### Materials provided

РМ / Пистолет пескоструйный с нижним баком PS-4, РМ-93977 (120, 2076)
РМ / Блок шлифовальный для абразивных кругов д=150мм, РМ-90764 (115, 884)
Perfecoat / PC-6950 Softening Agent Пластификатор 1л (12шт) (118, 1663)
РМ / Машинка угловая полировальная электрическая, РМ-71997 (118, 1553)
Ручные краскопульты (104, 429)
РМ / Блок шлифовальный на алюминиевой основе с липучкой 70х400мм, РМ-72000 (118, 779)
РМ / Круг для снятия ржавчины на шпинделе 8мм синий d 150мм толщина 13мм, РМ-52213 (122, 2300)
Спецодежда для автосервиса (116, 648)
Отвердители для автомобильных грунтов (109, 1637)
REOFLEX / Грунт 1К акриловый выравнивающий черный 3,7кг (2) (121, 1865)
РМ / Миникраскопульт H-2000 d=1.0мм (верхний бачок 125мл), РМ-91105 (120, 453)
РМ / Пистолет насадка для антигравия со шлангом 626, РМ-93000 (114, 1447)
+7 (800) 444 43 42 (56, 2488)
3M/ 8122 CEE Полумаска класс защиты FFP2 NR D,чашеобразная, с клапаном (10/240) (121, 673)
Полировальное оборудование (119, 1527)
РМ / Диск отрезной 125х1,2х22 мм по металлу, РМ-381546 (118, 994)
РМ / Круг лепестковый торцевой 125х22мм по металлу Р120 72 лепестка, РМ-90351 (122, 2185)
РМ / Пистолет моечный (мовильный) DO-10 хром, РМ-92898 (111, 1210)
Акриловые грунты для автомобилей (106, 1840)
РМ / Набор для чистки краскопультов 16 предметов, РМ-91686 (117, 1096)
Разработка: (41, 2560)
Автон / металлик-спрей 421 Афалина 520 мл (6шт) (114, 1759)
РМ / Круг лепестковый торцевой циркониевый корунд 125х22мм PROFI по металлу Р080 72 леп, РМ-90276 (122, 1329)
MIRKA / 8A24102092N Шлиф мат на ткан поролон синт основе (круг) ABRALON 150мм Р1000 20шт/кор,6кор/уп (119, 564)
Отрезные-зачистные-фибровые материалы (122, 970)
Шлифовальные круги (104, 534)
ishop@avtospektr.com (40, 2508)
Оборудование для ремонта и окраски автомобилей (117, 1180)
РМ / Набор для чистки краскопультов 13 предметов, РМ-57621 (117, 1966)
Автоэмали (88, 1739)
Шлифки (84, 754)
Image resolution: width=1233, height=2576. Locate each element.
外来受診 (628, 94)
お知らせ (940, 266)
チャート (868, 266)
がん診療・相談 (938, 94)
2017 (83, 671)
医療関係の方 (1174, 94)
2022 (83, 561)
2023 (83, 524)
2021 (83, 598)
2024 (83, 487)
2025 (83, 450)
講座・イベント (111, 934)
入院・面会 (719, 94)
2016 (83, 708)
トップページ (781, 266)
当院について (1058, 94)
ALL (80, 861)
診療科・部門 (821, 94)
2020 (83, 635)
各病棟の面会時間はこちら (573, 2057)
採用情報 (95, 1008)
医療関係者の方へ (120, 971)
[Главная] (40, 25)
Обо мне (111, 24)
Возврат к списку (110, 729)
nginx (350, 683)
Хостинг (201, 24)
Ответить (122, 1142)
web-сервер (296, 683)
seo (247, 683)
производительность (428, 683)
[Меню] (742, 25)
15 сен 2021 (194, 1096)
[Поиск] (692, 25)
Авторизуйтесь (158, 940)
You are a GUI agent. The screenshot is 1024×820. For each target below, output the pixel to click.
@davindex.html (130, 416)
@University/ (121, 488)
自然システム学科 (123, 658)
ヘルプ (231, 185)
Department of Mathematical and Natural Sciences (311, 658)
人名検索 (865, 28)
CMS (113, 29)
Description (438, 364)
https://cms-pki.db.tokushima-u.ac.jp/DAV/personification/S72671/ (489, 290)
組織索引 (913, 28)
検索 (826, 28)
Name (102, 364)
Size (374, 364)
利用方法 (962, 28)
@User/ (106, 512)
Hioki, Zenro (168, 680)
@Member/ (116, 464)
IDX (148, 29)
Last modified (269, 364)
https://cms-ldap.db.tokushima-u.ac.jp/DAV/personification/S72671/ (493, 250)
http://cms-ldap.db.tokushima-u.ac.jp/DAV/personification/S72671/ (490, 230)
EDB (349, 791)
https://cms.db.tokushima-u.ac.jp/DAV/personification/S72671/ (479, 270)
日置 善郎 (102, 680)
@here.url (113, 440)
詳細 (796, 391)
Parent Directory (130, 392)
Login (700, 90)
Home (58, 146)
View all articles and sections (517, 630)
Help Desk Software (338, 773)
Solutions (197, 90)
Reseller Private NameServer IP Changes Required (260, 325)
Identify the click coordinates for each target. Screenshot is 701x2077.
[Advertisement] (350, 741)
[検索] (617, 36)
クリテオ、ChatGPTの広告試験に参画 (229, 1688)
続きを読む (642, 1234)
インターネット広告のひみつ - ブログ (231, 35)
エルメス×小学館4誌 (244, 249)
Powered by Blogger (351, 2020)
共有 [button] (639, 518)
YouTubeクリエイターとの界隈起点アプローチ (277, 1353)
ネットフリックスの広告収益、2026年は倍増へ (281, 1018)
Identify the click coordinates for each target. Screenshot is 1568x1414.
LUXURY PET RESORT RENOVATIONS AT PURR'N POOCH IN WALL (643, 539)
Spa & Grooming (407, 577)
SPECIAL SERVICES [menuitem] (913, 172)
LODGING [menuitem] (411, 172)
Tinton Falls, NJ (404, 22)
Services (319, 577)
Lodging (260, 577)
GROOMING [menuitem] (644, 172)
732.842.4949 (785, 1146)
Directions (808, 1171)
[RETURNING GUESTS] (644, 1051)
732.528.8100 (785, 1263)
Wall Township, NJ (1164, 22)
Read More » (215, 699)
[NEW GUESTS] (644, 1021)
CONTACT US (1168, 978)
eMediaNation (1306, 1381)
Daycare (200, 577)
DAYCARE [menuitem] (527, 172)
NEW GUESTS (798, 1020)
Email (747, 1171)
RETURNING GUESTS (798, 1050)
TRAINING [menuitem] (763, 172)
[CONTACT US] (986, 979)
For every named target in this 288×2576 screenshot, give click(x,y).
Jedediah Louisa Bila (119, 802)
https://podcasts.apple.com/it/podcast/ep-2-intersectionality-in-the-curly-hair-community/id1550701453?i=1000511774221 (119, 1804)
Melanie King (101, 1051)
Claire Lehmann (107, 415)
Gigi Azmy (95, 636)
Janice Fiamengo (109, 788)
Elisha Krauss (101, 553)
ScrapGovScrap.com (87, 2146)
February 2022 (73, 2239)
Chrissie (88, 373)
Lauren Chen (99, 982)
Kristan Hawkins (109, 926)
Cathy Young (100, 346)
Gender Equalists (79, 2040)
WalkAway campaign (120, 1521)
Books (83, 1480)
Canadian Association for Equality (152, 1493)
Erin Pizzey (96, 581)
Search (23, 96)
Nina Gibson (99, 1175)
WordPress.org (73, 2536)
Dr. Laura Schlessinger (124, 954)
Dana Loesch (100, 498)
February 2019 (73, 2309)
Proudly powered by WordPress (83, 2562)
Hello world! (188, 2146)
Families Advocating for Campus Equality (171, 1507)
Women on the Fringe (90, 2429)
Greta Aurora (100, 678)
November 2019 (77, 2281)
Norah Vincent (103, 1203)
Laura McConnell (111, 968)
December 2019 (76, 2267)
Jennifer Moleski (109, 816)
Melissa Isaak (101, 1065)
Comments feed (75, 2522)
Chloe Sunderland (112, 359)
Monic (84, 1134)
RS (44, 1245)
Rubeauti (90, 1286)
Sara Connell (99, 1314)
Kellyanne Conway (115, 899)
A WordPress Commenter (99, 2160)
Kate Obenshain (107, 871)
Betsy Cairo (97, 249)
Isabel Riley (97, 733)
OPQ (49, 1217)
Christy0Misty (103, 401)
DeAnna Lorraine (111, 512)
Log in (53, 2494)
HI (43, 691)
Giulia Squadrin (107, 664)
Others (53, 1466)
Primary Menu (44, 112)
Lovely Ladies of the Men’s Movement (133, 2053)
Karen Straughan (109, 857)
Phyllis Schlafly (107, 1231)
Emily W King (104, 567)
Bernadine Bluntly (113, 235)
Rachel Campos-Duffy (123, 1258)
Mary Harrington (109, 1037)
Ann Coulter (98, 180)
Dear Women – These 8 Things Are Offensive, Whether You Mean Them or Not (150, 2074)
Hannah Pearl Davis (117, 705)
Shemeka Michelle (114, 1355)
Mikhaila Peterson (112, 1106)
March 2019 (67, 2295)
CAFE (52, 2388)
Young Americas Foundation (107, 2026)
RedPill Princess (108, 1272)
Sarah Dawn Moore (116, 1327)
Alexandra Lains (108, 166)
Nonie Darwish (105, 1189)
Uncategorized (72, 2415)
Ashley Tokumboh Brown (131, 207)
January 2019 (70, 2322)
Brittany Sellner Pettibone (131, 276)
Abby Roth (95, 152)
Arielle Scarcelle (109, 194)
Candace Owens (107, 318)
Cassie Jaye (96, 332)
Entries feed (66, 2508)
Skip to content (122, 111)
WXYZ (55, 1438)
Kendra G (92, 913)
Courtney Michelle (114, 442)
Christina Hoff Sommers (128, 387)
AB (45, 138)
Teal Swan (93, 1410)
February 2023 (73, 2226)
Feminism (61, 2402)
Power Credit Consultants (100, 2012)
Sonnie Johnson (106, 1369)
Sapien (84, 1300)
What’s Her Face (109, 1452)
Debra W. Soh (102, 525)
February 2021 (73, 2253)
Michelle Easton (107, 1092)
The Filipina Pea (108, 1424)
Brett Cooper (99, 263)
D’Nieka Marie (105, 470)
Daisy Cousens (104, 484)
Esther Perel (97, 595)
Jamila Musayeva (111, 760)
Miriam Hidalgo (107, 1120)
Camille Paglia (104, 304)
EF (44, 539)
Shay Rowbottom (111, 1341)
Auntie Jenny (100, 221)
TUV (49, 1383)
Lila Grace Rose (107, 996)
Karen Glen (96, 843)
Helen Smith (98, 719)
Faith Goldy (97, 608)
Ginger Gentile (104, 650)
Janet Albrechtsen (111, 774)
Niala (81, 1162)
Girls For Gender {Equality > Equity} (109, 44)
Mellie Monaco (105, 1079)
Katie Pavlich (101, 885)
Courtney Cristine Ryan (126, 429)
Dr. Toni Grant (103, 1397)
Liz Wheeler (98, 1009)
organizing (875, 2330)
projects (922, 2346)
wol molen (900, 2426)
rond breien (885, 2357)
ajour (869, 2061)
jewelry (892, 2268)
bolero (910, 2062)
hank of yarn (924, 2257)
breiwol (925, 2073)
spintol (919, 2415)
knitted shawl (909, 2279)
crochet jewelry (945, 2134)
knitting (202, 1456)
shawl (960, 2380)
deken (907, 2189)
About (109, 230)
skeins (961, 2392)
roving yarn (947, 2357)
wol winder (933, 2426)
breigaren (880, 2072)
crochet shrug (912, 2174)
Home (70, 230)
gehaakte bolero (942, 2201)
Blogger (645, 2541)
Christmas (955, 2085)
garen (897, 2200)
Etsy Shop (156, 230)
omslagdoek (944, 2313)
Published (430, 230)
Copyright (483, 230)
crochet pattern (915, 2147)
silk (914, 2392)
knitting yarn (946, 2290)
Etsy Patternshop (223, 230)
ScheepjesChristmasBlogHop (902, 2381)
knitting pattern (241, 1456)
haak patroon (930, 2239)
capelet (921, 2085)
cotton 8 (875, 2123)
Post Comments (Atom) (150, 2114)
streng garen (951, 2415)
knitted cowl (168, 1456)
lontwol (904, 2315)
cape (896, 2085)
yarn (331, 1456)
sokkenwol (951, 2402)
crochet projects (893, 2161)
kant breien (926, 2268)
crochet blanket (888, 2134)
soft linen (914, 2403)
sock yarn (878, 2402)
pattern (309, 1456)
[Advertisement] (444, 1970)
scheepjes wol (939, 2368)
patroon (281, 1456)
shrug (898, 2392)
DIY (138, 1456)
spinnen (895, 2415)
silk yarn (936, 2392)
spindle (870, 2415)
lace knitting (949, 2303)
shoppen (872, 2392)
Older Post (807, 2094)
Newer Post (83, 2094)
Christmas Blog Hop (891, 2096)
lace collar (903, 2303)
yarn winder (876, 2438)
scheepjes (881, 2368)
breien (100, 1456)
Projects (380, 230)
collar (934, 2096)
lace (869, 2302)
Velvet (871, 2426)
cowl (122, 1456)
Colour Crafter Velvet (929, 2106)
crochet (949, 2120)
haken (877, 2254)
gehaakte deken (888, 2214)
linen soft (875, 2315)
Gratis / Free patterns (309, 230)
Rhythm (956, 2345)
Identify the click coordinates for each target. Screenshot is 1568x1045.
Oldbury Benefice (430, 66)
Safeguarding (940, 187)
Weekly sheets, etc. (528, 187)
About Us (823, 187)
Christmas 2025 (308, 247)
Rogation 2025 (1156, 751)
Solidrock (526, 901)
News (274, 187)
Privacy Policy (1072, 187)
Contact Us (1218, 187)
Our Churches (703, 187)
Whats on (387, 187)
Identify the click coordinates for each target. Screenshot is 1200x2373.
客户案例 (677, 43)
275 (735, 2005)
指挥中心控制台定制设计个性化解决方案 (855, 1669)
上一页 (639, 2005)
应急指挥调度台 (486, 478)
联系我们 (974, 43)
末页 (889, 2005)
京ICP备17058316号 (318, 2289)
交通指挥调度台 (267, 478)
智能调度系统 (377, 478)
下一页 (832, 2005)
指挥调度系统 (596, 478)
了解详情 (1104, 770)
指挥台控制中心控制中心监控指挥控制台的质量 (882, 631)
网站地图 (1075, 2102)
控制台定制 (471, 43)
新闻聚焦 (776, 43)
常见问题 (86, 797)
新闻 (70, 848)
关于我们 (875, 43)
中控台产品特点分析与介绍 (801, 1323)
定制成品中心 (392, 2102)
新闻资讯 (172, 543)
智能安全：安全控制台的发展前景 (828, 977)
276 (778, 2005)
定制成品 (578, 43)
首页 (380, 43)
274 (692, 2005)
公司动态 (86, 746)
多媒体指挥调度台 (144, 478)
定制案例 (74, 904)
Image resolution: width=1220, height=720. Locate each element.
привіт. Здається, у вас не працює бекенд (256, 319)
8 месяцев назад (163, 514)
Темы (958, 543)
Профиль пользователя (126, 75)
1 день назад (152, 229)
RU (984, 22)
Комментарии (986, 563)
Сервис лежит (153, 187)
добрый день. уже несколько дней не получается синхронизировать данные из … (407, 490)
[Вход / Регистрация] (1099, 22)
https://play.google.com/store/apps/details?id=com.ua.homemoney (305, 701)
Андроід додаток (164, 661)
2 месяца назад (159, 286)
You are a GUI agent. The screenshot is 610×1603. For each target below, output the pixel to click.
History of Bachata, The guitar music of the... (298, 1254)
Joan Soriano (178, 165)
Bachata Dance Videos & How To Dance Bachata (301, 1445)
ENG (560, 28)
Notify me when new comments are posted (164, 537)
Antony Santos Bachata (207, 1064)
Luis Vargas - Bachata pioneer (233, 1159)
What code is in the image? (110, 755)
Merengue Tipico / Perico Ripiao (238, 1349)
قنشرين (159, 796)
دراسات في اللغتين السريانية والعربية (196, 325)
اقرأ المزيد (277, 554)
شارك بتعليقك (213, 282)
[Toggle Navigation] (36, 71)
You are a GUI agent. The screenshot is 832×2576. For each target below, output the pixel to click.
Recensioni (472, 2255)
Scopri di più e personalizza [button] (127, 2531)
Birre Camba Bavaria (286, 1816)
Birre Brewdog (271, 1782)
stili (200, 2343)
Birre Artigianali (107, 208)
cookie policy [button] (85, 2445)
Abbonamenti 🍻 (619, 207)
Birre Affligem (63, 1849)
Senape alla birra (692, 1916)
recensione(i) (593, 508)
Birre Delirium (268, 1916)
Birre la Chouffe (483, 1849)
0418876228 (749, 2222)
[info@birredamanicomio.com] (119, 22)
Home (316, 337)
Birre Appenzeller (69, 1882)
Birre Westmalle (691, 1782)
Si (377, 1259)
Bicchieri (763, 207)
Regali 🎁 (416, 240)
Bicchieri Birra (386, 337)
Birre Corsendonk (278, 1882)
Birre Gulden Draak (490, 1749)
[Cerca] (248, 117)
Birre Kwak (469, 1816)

######

__Instructions for the task__. Send back an exact copy of only the lines from the line with "Андроід додаток (164, 661)" up to and including the line with "[Toggle Navigation] (36, 71)" in the data above.

__Exercise result__.
Андроід додаток (164, 661)
2 месяца назад (159, 286)
You are a GUI agent. The screenshot is 610×1603. For each target below, output the pixel to click.
History of Bachata, The guitar music of the... (298, 1254)
Joan Soriano (178, 165)
Bachata Dance Videos & How To Dance Bachata (301, 1445)
ENG (560, 28)
Notify me when new comments are posted (164, 537)
Antony Santos Bachata (207, 1064)
Luis Vargas - Bachata pioneer (233, 1159)
What code is in the image? (110, 755)
Merengue Tipico / Perico Ripiao (238, 1349)
قنشرين (159, 796)
دراسات في اللغتين السريانية والعربية (196, 325)
اقرأ المزيد (277, 554)
شارك بتعليقك (213, 282)
[Toggle Navigation] (36, 71)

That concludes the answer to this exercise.